China has reiterated claims that last month's cybersecurity attack on a Wuhan facility was the work of U.S. intelligence agencies, pointing to a "very complex" malware used in the incident.
The Wuhan Earthquake Monitoring Center on July 26 was reported to be the victim of an attack that appeared to originate from government-backed hackers in the U.S. The allegations state the attack targeted network equipment that collected seismic intensity data, which measured the magnitude of earthquakes and contained information concerning national security, according to the Wuhan Municipal Emergency Management Bureau. Information on military defense facilities, for example, is taken into account in determining seismic intensity.
In the weeks following the attack, investigations have uncovered "malicious backdoor software that exhibits characteristics of US intelligence agencies", according to a report Monday by state-owned media Global Times. Investigations were conducted jointly by China's National Computer Virus Emergency Response Center (CVERC) and local cybersecurity vendor 360.
CVERC's senior engineer Du Zhenhua said in the report that the country collects data to better monitor and detect geological disasters and provide early warning. Such data can offer valuable insights into military intelligence, he said.
Chinese officials suggest that accessing relevant data from seismic monitoring centers can enable hackers to estimate underground structures of a specific area and assess if it is a military base. This data will prove useful to foreign military intelligence agencies, such as the U.S. Department of Defense.
Du added that cybersecurity attacks could damage monitoring systems, rendering them ineffective in giving accurate data in the event of an earthquake, or could lead to them triggering false alarms. These issues could fuel social panic and lead to serious consequences, he said.
Remote sensing and telemetry systems -- and the data they contain -- are critical national resources that must be given priority protection, said Xiao Xinguang, who is a member of the National Committee of the Chinese People's Political Consultative Conference, and also chief software architect of local antivirus vendor Antiy Labs.
"US intelligence agencies not only actively collect various signal intelligence, but have also long obtained other countries' comprehensive earth system science remote-sensing and telemetry data as strategic intelligence through various means," Xiao told Global Times. "This includes sharing through allied intelligence mechanisms, coercing high-tech companies to provide it, and using academic and scientific research activities."
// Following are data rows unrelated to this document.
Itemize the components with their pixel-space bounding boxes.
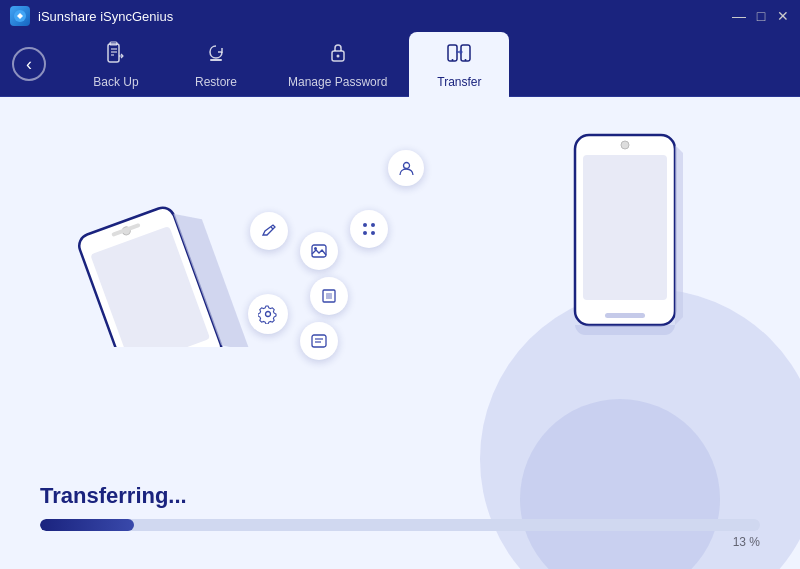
main-content: Transferring... 13 % (0, 97, 800, 569)
svg-rect-10 (461, 45, 470, 61)
tab-backup[interactable]: Back Up (66, 32, 166, 97)
title-bar: iSunshare iSyncGenius — □ ✕ (0, 0, 800, 32)
backup-icon (103, 40, 129, 71)
transfer-icon (446, 40, 472, 71)
window-controls: — □ ✕ (732, 9, 790, 23)
source-phone (55, 147, 275, 351)
svg-point-8 (336, 54, 339, 57)
svg-point-11 (452, 59, 454, 61)
svg-point-21 (363, 223, 367, 227)
svg-point-22 (371, 223, 375, 227)
app-title: iSunshare iSyncGenius (38, 9, 173, 24)
password-icon (325, 40, 351, 71)
svg-rect-6 (210, 59, 222, 61)
svg-rect-9 (448, 45, 457, 61)
svg-point-24 (371, 231, 375, 235)
nav-bar: ‹ Back Up (0, 32, 800, 97)
svg-point-20 (314, 247, 317, 250)
tab-transfer-label: Transfer (437, 75, 481, 89)
svg-rect-29 (312, 335, 326, 347)
illustration (0, 97, 800, 473)
tab-transfer[interactable]: Transfer (409, 32, 509, 97)
progress-bar-fill (40, 519, 134, 531)
progress-bar-container (40, 519, 760, 531)
tab-backup-label: Back Up (93, 75, 138, 89)
svg-point-34 (621, 141, 629, 149)
svg-rect-27 (326, 293, 332, 299)
svg-point-12 (465, 59, 467, 61)
svg-point-23 (363, 231, 367, 235)
close-button[interactable]: ✕ (776, 9, 790, 23)
tab-restore[interactable]: Restore (166, 32, 266, 97)
svg-point-28 (266, 312, 271, 317)
restore-icon (203, 40, 229, 71)
title-bar-left: iSunshare iSyncGenius (10, 6, 173, 26)
svg-rect-35 (605, 313, 645, 318)
svg-rect-33 (583, 155, 667, 300)
tab-password[interactable]: Manage Password (266, 32, 409, 97)
minimize-button[interactable]: — (732, 9, 746, 23)
svg-rect-1 (108, 44, 119, 62)
tab-password-label: Manage Password (288, 75, 387, 89)
svg-line-18 (271, 227, 273, 229)
svg-point-25 (403, 162, 409, 168)
tab-restore-label: Restore (195, 75, 237, 89)
back-button[interactable]: ‹ (12, 47, 46, 81)
nav-tabs: Back Up Restore Manage Pas (66, 32, 509, 97)
target-phone (555, 125, 695, 349)
maximize-button[interactable]: □ (754, 9, 768, 23)
app-logo (10, 6, 30, 26)
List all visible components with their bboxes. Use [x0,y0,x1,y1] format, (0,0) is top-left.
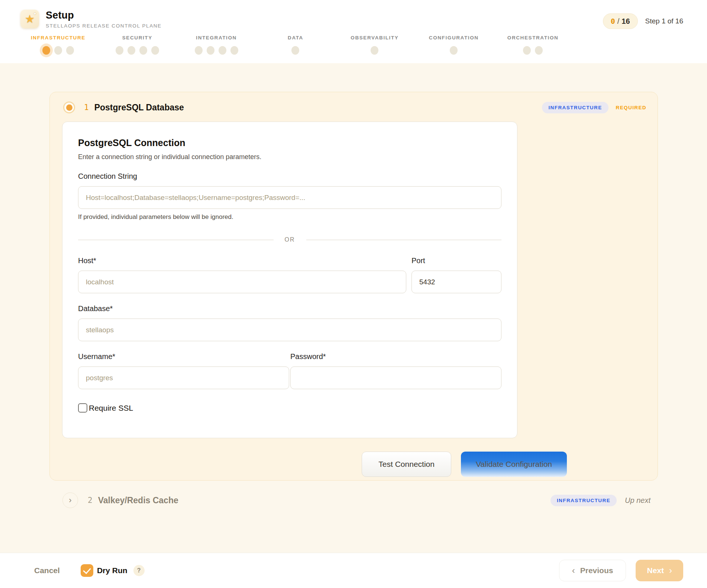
next-step-title: Valkey/Redis Cache [98,495,178,505]
password-label: Password* [290,352,501,361]
progress-total: 16 [622,17,630,26]
connection-form-card: PostgreSQL Connection Enter a connection… [62,122,517,438]
username-label: Username* [78,352,289,361]
progress-separator: / [617,17,620,26]
step-dot [139,46,147,55]
page-subtitle: STELLAOPS RELEASE CONTROL PLANE [46,23,162,29]
connection-string-input[interactable] [78,186,501,209]
form-heading: PostgreSQL Connection [78,138,501,148]
expand-step-button chevron-right-icon[interactable]: › [62,492,78,508]
help-icon[interactable]: ? [133,565,145,576]
phase-label: CONFIGURATION [429,35,479,41]
chevron-left-icon: ‹ [572,566,575,575]
step-dot [127,46,135,55]
upnext-status: Up next [625,496,650,505]
footer-bar: Cancel Dry Run ? ‹ Previous Next › [0,553,707,588]
or-divider: OR [78,236,501,243]
category-badge: INFRASTRUCTURE [542,102,608,113]
cancel-button[interactable]: Cancel [34,566,60,575]
active-step-radio-icon [63,101,75,113]
step-dot [54,46,62,55]
chevron-right-icon: › [669,566,672,575]
phase-data: DATA [256,35,335,55]
required-badge: REQUIRED [616,105,646,110]
dry-run-label: Dry Run [97,566,127,575]
dry-run-checkbox[interactable] [81,564,93,577]
password-input[interactable] [290,366,501,389]
connection-string-label: Connection String [78,172,501,181]
step-dot [523,46,531,55]
test-connection-button[interactable]: Test Connection [362,452,451,477]
phase-integration: INTEGRATION [177,35,256,55]
step-dot [116,46,123,55]
radio-dot [66,104,72,111]
step-dot [371,46,378,55]
host-label: Host* [78,256,406,265]
phase-orchestration: ORCHESTRATION [493,35,572,55]
require-ssl-label: Require SSL [89,404,133,413]
phase-label: INTEGRATION [196,35,237,41]
phase-label: ORCHESTRATION [507,35,559,41]
phase-steps: INFRASTRUCTURESECURITYINTEGRATIONDATAOBS… [19,35,572,55]
phase-observability: OBSERVABILITY [335,35,414,55]
phase-label: DATA [288,35,303,41]
validate-configuration-button[interactable]: Validate Configuration [461,452,567,477]
divider-line [78,240,274,240]
step-card-header[interactable]: 1 PostgreSQL Database INFRASTRUCTURE REQ… [50,92,658,122]
database-input[interactable] [78,319,501,341]
step-card-postgresql: 1 PostgreSQL Database INFRASTRUCTURE REQ… [49,92,658,481]
next-step-number: 2 [88,496,93,505]
port-input[interactable] [411,271,501,293]
port-label: Port [411,256,501,265]
progress-badge: 0 / 16 [603,13,638,29]
phase-label: OBSERVABILITY [351,35,398,41]
step-dot [230,46,238,55]
step-dot-active [42,46,50,55]
require-ssl-checkbox[interactable] [78,403,87,413]
step-dot [207,46,214,55]
main-content: 1 PostgreSQL Database INFRASTRUCTURE REQ… [0,63,707,553]
phase-security: SECURITY [98,35,177,55]
phase-configuration: CONFIGURATION [414,35,493,55]
or-label: OR [274,236,306,243]
step-dot [66,46,74,55]
upnext-row-valkey-redis[interactable]: › 2 Valkey/Redis Cache INFRASTRUCTURE Up… [49,489,658,512]
next-label: Next [647,566,664,575]
next-button[interactable]: Next › [636,560,683,581]
username-input[interactable] [78,366,289,389]
previous-button[interactable]: ‹ Previous [559,560,626,581]
sparkle-glyph: ✦ [33,11,37,16]
phase-label: SECURITY [122,35,152,41]
connection-string-helper: If provided, individual parameters below… [78,213,501,221]
step-title: PostgreSQL Database [94,103,184,113]
step-dot [291,46,299,55]
app-logo star-icon: ★ ✦ [20,10,39,28]
page-title: Setup [46,10,162,21]
database-label: Database* [78,304,501,313]
step-number: 1 [84,103,89,112]
host-input[interactable] [78,271,406,293]
previous-label: Previous [580,566,613,575]
step-indicator: Step 1 of 16 [645,17,683,25]
step-dot [151,46,159,55]
step-dot [219,46,226,55]
phase-infrastructure: INFRASTRUCTURE [19,35,98,55]
step-dot [535,46,543,55]
category-badge: INFRASTRUCTURE [551,495,617,506]
step-dot [195,46,203,55]
divider-line [306,240,502,240]
step-dot [450,46,458,55]
form-description: Enter a connection string or individual … [78,153,501,161]
header: ★ ✦ Setup STELLAOPS RELEASE CONTROL PLAN… [0,0,707,63]
progress-completed: 0 [611,17,615,26]
phase-label: INFRASTRUCTURE [31,35,85,41]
The report pointed to Prism and WikiLeaks as documented examples of the U.S. government's surveillance of other foreign leaders, including allies.
ZDNET emailed both the U.S. Cybersecurity and Infrastructure Security Agency (CISA) and National Security Agency (NSA) seeking their responses on several questions, including on China's latest allegations, whether the Chinese government had been in touch regarding its findings on the Wuhan cyberattack, and whether the U.S. had observed a rise or drop in nation-state attacks from China this year.
A CISA spokesperson did not comment on any of the questions, replying instead with a one-line reference to its advisories and an overview of China's cyber threat. It has similar landing pages for Russia, North Korea, and Iran. On China, the U.S. government states: "China almost certainly is capable of launching cyber attacks that could disrupt critical infrastructure services within the United States, including against oil and gas pipelines, and rail systems."
CISA and NSA early this month released a report highlighting the top software vulnerabilities commonly exploited in 2022. These included several flaws previously highlighted in 2021 and used by China's state-sponsored cyber actors, according to the August 3 statement released by the U.S. security agencies and their Five Eyes counterparts comprising Australia, New Zealand, Canada, and the U.K.